**To do**
After locating the line with "Rostov Region" in the data that follows, return it and every later line exactly, up to and including the line with "on the development of agriculture.".

Collected data:
--- START ---
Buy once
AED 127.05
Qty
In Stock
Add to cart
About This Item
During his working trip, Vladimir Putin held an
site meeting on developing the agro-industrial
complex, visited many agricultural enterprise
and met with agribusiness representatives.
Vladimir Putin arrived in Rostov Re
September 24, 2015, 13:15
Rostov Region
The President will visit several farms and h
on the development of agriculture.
--- END ---
--- START ---
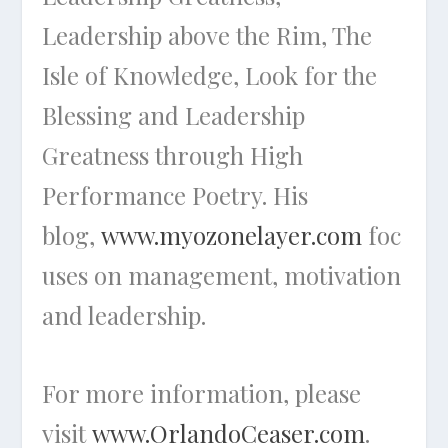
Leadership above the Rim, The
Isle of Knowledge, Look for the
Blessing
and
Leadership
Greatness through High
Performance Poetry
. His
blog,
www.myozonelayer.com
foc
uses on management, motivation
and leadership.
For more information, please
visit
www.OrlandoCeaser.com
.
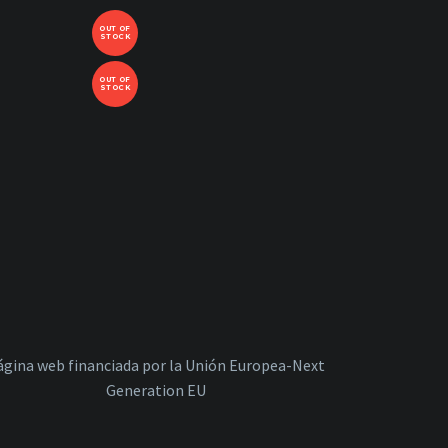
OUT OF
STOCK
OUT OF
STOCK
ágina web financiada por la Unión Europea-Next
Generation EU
--- END ---
--- START ---
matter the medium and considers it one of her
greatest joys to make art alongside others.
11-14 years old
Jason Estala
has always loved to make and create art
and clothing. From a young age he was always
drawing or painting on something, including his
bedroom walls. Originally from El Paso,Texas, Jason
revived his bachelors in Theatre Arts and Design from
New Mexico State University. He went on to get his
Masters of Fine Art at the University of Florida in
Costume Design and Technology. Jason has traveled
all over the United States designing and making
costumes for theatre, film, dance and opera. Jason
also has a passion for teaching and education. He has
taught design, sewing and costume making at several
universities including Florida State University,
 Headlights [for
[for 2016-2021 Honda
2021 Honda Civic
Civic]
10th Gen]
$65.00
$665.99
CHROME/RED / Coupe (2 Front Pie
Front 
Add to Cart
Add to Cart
--- END ---
**Solved exercise**
Rostov Region
The President will visit several farms and h
on the development of agriculture.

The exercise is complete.